LE TÉMOIGNAGE DES ACTES APOCRYPHES
Avouons que cette fin, dans sa dignité, manque un peu de détails et de sentiments : tout cela paraît un peu sec à l’esprit curieux qui a suivi Paul pas à pas depuis le début de sa prédication et qui, accoutumé à obtenir force détails sur ses pensées, ses actions et ses difficultés, se voit ici confronté à quelques faibles hypothèses. Aussi n’est-il pas étonnant que les légendes présentant les petits détails de la vie de l’apôtre se diffusèrent.
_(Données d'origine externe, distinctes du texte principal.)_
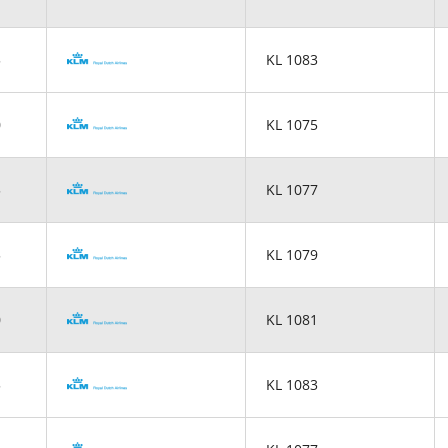
5
KL 1083
0
KL 1075
5
KL 1077
5
KL 1079
0
KL 1081
5
KL 1083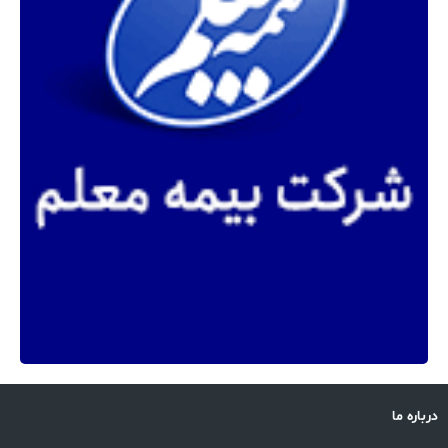
درباره ما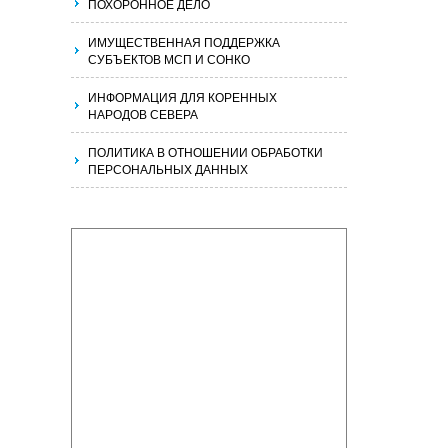
ПОХОРОННОЕ ДЕЛО
ИМУЩЕСТВЕННАЯ ПОДДЕРЖКА
СУБЪЕКТОВ МСП И СОНКО
ИНФОРМАЦИЯ ДЛЯ КОРЕННЫХ
НАРОДОВ СЕВЕРА
ПОЛИТИКА В ОТНОШЕНИИ ОБРАБОТКИ
ПЕРСОНАЛЬНЫХ ДАННЫХ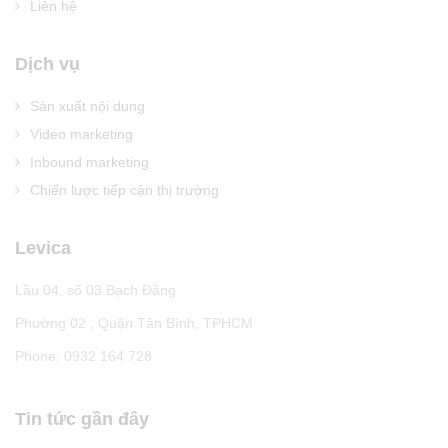
Liên hệ
Dịch vụ
Sản xuất nội dung
Video marketing
Inbound marketing
Chiến lược tiếp cận thị trường
Levica
Lầu 04, số 03 Bạch Đằng
Phường 02 , Quận Tân Bình, TPHCM
Phone: 0932 164 728
Tin tức gần đây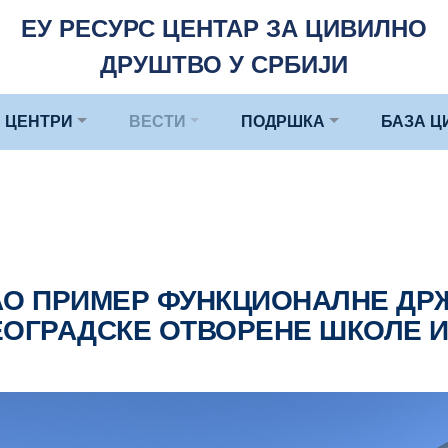
ЕУ РЕСУРС ЦЕНТАР ЗА ЦИВИЛНО
ДРУШТВО У СРБИЈИ
 ЦЕНТРИ
ВЕСТИ
ПОДРШКА
БАЗА Ц
АО ПРИМЕР ФУНКЦИОНАЛНЕ ДР
ЕОГРАДСКЕ ОТВОРЕНЕ ШКОЛЕ И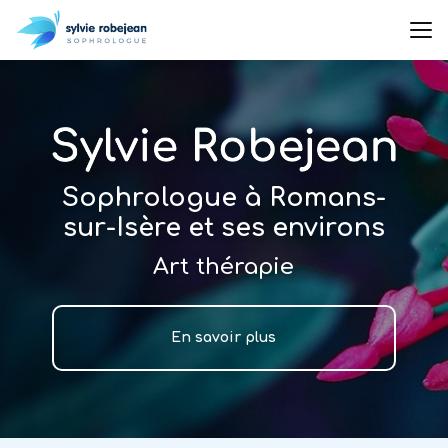
Aller
au
contenu
principal
Sophrologue à Romans-
sur-Isère et ses environs
Art thérapie
En savoir plus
Les Actes apocryphes de Paul, dont il n’est pas besoin de chercher à contester la véracité tant ils s’en chargent eux-mêmes, fournissent matière à la curiosité. S’y consacrer n’est pas perdre son temps : c’est sur ces détails savoureux que les artistes se fondent, et sur cette petite monnaie de l’histoire que nos représentations culturelles trouvent une origine.
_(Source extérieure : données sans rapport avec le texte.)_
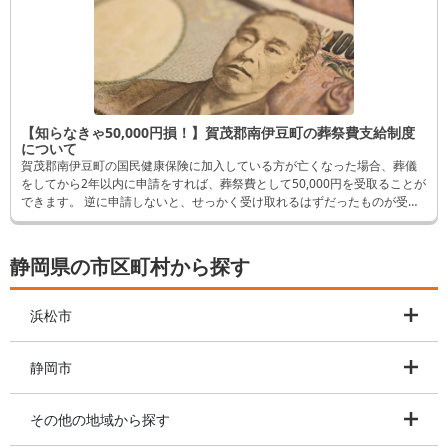
【知らなきゃ50,000円損！】賀茂郡南伊豆町の葬祭費支給制度
について
賀茂郡南伊豆町の国民健康保険に加入している方が亡くなった場合、葬儀
をしてから2年以内に申請をすれば、葬祭費として50,000円を受取ることが
できます。 逆に申請しないと、せっかく受け取れるはずだったものが受取
れなくなってしまいます。 そんなことにならないよう、この記事では申請
方法など詳しく解説します。
静岡県の市区町村から探す
浜松市
静岡市
その他の地域から探す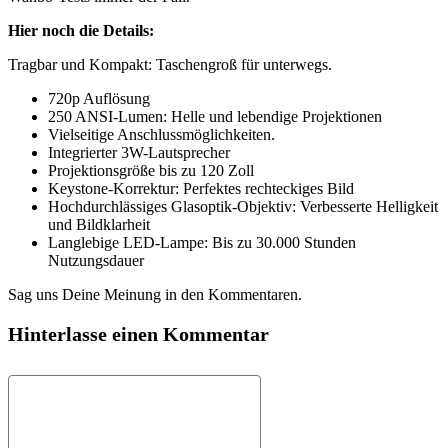
Hier noch die Details:
Tragbar und Kompakt: Taschengroß für unterwegs.
720p Auflösung
250 ANSI-Lumen: Helle und lebendige Projektionen
Vielseitige Anschlussmöglichkeiten.
Integrierter 3W-Lautsprecher
Projektionsgröße bis zu 120 Zoll
Keystone-Korrektur: Perfektes rechteckiges Bild
Hochdurchlässiges Glasoptik-Objektiv: Verbesserte Helligkeit
und Bildklarheit
Langlebige LED-Lampe: Bis zu 30.000 Stunden
Nutzungsdauer
Sag uns Deine Meinung in den Kommentaren.
Hinterlasse einen Kommentar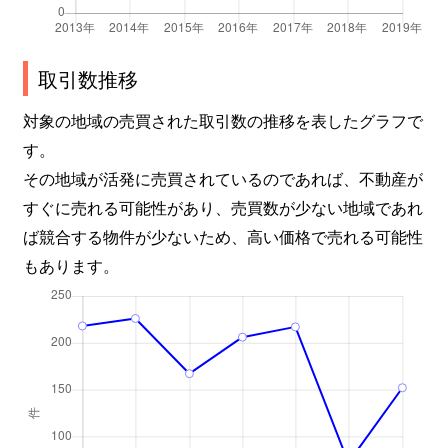
取引数推移
対象の地域の売買された取引数の推移を表したグラフで
す。
その地域が活発に売買されているのであれば、不動産が
すぐに売れる可能性があり、売買数が少ない地域であれ
ば競合する物件が少ないため、高い価格で売れる可能性
もあります。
Paul est montré au début du martyre dans ses œuvres d’évangélisateur. Ayant loué une grange dans les environs de Rome, il prêche l’Évangile. Mais voici que Patrocle, l’échanson de Néron, vient à une réunion, s’assoit sur une fenêtre, tombe en arrière et meurt. Paul, bien entendu, comme dans la scène des Actes (Ac 20, 9-12) dont celle-ci est la jumelle, ressuscite l’échanson qui peut tenir son rôle le soir même. Mais la nouvelle de sa mort a couru trop vite jusqu’à Néron, ce qui a le malheur d’attirer l’attention du cruel empereur. Celui-ci, interrogeant Patrocle, apprend que ses plus fidèles serviteurs sont chrétiens : il prend peur et déclenche une persécution. Paul fait partie du lot des prisonniers. Néron, inflexible, maintient son supplice. On bande alors les yeux à l’apôtre et après qu’il a terminé une prière en hébreu, on lui tranche la tête. De son cou jaillit du lait sur les vêtements du bourreau : celui-ci, à l’instar de celui qui a crucifié le Christ (Mt 27, 54), se met à louer Dieu. À la neuvième heure, l’heure du Christ (Mt 27, 46), Paul apparaît à Néron lui annonçant les maux qui le menacent pour avoir répandu un sang juste. Néron est prix de panique et libère les autres chrétiens… Au lecteur d’apprécier.